There’s this undercurrent of global culture that praises the movers and shakers of the world. People look to Jeff Bezos and Elon Musk. They look to the super-elite. The reality is nothing gets done without the skills and the knowledge of the people on the ground. The pipes don’t work, the lights don’t flicker, and the structure fails without the men and women who dedicate their lives to their craft.
One such craft is metalworking. The ability to conceptualize, form, shape, and use the forged pieces of molten Earth as an end product for something bigger is, without a doubt, the core of our modern world. The ore and its supply ushered in the technological age. Without it, we’re centuries behind. Metalwork is, to this day, extremely important. It’s one of those professions that will not depreciate. It doesn’t matter if you’re a lifelong professional or a new hire, there’s always something new you can learn. If you’re looking to expand your knowledge or hone your skills in metalworking, here are a few effective tips.
Brush Up On Maintenance
You may know the machines you work with like the back of your hand. That doesn’t mean you shouldn’t brush up on maintenance and care. When you put your nose to the grindstone and get the tasks done, you invariably put some wear and tear on the tools that you’re working with. Since we’re not in an iron forge with a hammer and a kiln, it’s important to keep up with parts, too.

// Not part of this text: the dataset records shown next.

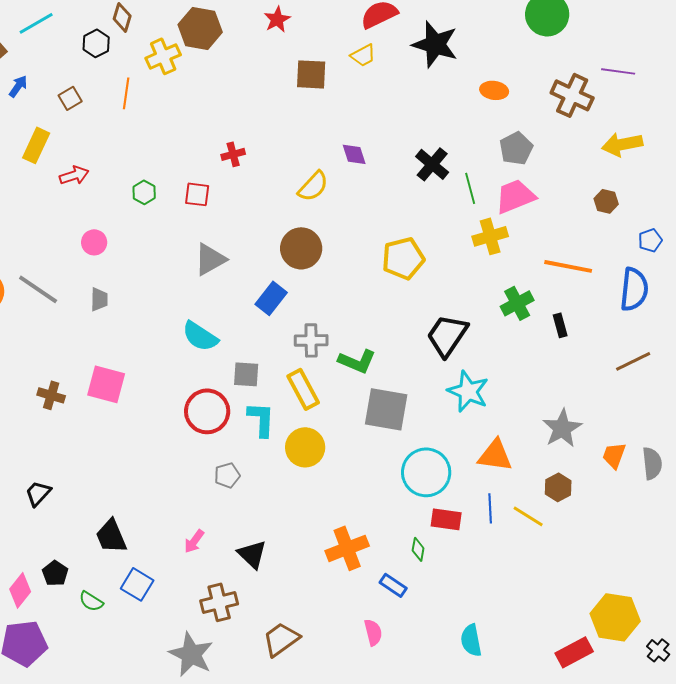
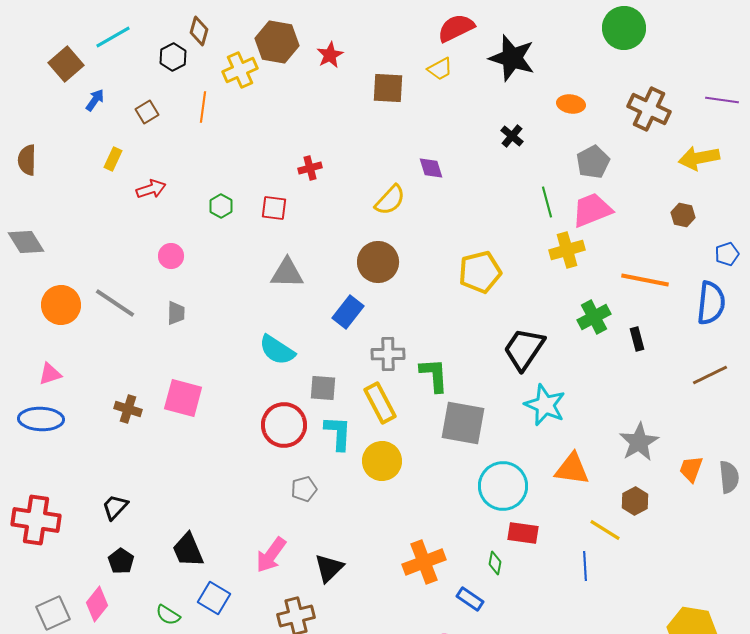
red star: (277, 19) -> (330, 55), moved
purple line: (618, 71) -> (722, 100), moved
yellow rectangle: (36, 145) -> (113, 159), size x0.7
black cross: (432, 164) -> (512, 136), moved, size x0.7
gray triangle: (210, 259) -> (287, 273), turned 30
green L-shape: (357, 361) -> (434, 375), turned -117
blue line: (490, 508) -> (585, 566), moved
pink arrow: (194, 541) -> (271, 555), size x1.5
black triangle: (252, 554) -> (329, 568), turned 32
black pentagon: (55, 573) -> (121, 561), moved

It’s all well and good until we need to turn and mill metal parts on short notice. General upkeep and familiarity are good. It’s part of proper quality assurance. So to acquainted, or reacquainted, with your machines. It does not hurt to do a once-over read on the manual. It may be boring, but it’s a good idea. Check the parts and maintenance logs. Make sure that you can put out the best work with the best conditions you can facilitate.
Adopt New Technologies
Adopting new technologies is another way to get better at metalworking. Fabricating is what makes modern tech move forward. There is no new model or cool product without fabricating. But what does improve is the techniques and the technologies used. Don’t be the only person stuck to old ways of thinking. Adapt, just like in any other industry. If there’s a means that completely contradicts your process, be open to letting some of that in. If there’s a detail you’ve noticed impedes on production, cut it out. The dirty secret is that there’s a lot of room for improvement in a lot of manufacturing and fabricating. Most professionals are set in their ways and avoid change. The ones that do ultimately get better, more confident, and attract better business.
People fawn over the lean/6sigma model of manufacturing. Yes, it’s important to keep things down to a predictable and quality assured science. But the belt thing is pretty odd. It reeks of Silicon Valley babble. That’s not to say the principles should not be followed. They absolutely can. But there are ways you can adopt them without the terminology. Simply put, you should know what the client is looking for and strive to get it done as simply as possible with virtually no waste. What’s the biggest thing clients are looking for these days? Lower cost and minimal lead time. How does one achieve that? Shorten setups. When you’re setting up, you need to have the software and the tooling to get things done as quickly as possible. Quick-change tooling on a press brake and turret punches, for example, can be outfitted with software that allows one to maintain precision—even in beginners. In terms of being a “better” metalworker, it will certainly seem like that to your clients.
Keep In Touch With The Old
Even with the advancements in technology, there is value in the older ways. There is so much to be learned when you do things with a more manual approach. Semi-automated means and less detailed software can be used on projects and jobs that don’t have the same sense of urgency as the others. Keep yourself knowledgeable the same way a doctor keeps a clinical eye. Don’t rely too heavily on new tech. Use them. Assure your clients you have them. But when push comes to shove, you should be able to work under the harshest conditions. That means without the new bells and whistles.
Getting better at metalworking is part of an ongoing pursuit of excellence in the field. It’s part of being a better worker in general. If you apply the principles above and keep these words in mind, there’s no doubt you’ll improve. Stay strong. Stay hungry.